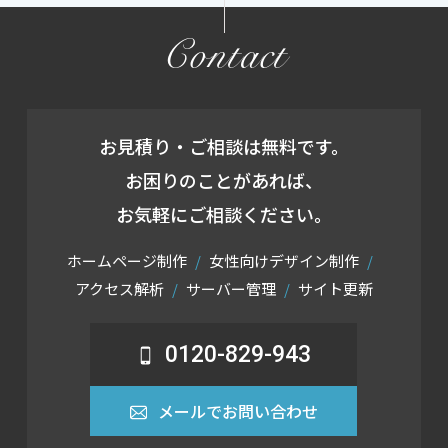
Contact
お見積り・ご相談は無料です。
お困りのことがあれば、
お気軽にご相談ください。
ホームページ制作
女性向けデザイン制作
アクセス解析
サーバー管理
サイト更新
0120-829-943
メールでお問い合わせ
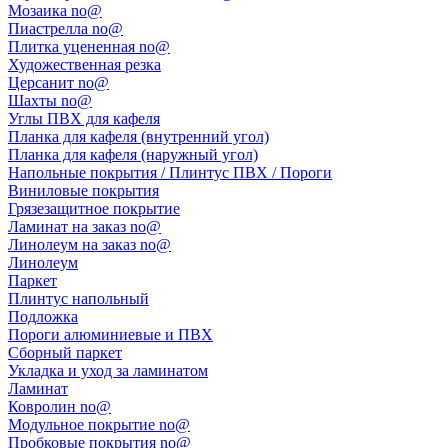
Мозаика no@
Пиастрелла no@
Плитка уцененная no@
Художественная резка
Церсанит no@
Шахты no@
Углы ПВХ для кафеля
Планка для кафеля (внутренний угол)
Планка для кафеля (наружный угол)
Напольные покрытия / Плинтус ПВХ / Пороги
Виниловые покрытия
Грязезащитное покрытие
Ламинат на заказ no@
Линолеум на заказ no@
Линолеум
Паркет
Плинтус напольный
Подложка
Пороги алюминиевые и ПВХ
Сборный паркет
Укладка и уход за ламинатом
Ламинат
Ковролин no@
Модульное покрытие no@
Пробковые покрытия no@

----------------------------------------

Instructions for the task — Please show every line of the entries above that contains the word "заказ".

Solution for this exercise —
Ламинат на заказ no@
Линолеум на заказ no@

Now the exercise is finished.